→ Work task
Check every line below for the word "svatých" and copy the ones that have it.

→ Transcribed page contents
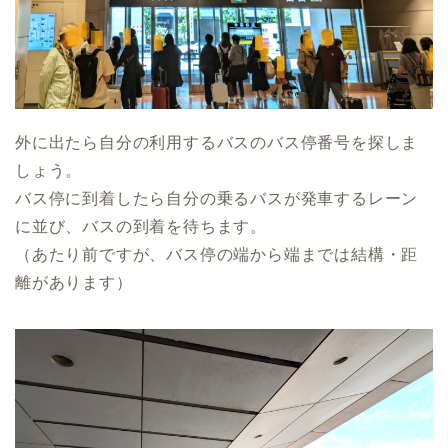
外に出たら自分の利用するバスのバス停番号を探しま
しょう。
バス停に到着したら自分の乗るバスが発車するレーン
に並び、バスの到着を待ちます。
（あたり前ですが、バス停の端から端までは結構・距
離があります）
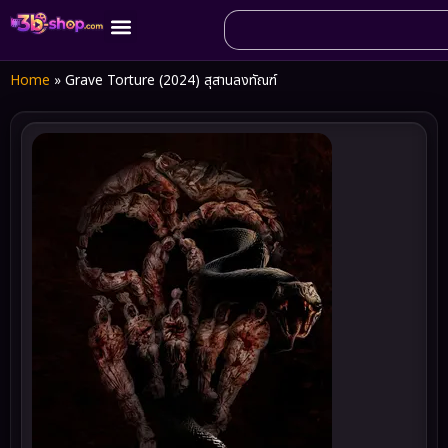
Home
»
Grave Torture (2024) สุสานลงทัณฑ์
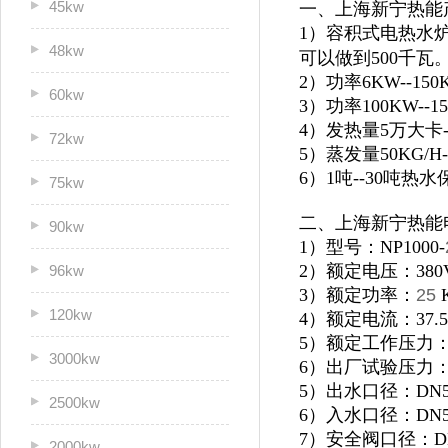
45kw
一、上海新宁热能
1）容积式电热水炉
48kw
可以做到500千瓦
2）功率6KW--1
60kw
3）功率100KW--
4）发热量5万大卡
72kw
5）蒸发量50KG/H
6）1吨--30吨
75kw
二、上海新宁热能
90kw
1）型号：NP1000-
2）额定电压：380
96kw
3）额定功率：
25
120kw
4）额定电流：37.5
5）额定工作压力：0
3000kw
6）出厂试验压力：1
5）出水口径：DN5
2500kw
6）入水口径：DN5
7）安全阀口径：D
2000kw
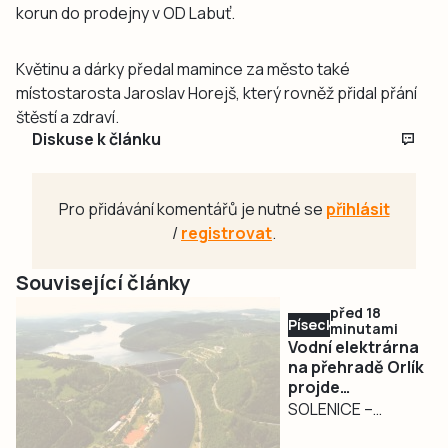
korun do prodejny v OD Labuť.
Květinu a dárky předal mamince za město také
místostarosta Jaroslav Horejš, který rovněž přidal přání
štěstí a zdraví.
Diskuse k článku
Pro přidávání komentářů je nutné se
přihlásit
/
registrovat
.
Související články
před 18
Písecko
minutami
Vodní elektrárna
na přehradě Orlík
projde
modernizací za
SOLENICE –
osm miliard
V rámci největší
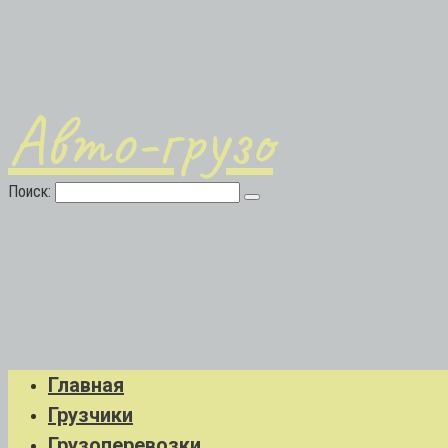
Авто-грузо
Поиск:
Главная
Грузчики
Грузоперевозки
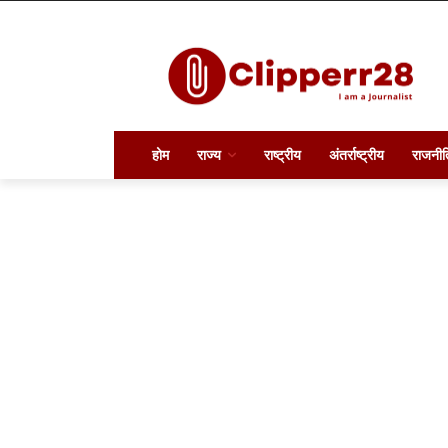
होम
राज्य
राष्ट्रीय
अंतर्राष्ट्रीय
राजनीत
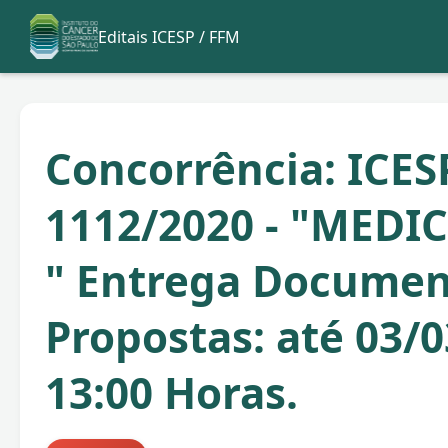
Editais ICESP / FFM
Concorrência: ICES
1112/2020 - "MED
" Entrega Documen
Propostas: até 03/0
13:00 Horas.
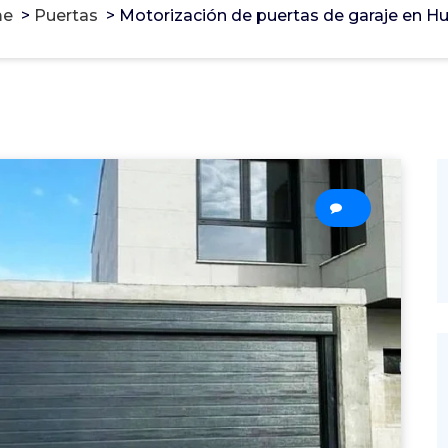
e
>
Puertas
>
Motorización de puertas de garaje en H
0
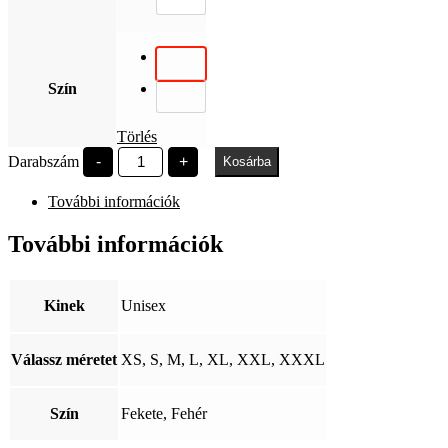
Szín
Törlés
DUE
Darabszám
-
+
Kosárba
Jó
szerencsét!
További információk
mennyiség
További információk
Kinek
Unisex
Válassz méretet
XS, S, M, L, XL, XXL, XXXL
Szín
Fekete, Fehér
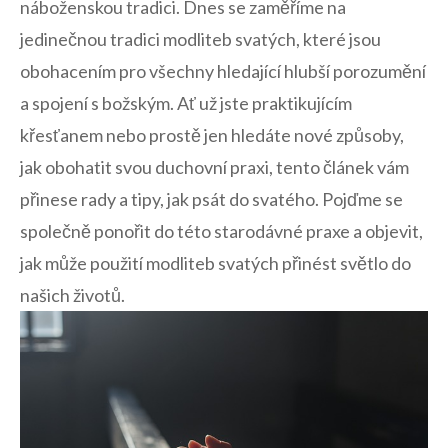
náboženskou tradici. Dnes⁣ se zaměříme​ na
jedinečnou tradici modliteb svatých, které jsou
obohacením pro všechny hledající ‍hlubší porozumění⁢
a ​spojení s božským.​ Ať už ⁤jste praktikujícím
křesťanem ​nebo prostě ⁣jen hledáte⁤ nové způsoby,
jak obohatit svou duchovní praxi, ⁣tento článek vám
přinese rady ⁣a tipy, jak psát do svatého. Pojďme⁢ se
společně ponořit do⁣ této starodávné praxe a objevit,
jak může ⁢použití⁣ modliteb svatých přinést světlo do
našich⁤ životů.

→ Exercise solution
jedinečnou tradici modliteb svatých, které jsou
jak může ⁢použití⁣ modliteb svatých přinést světlo do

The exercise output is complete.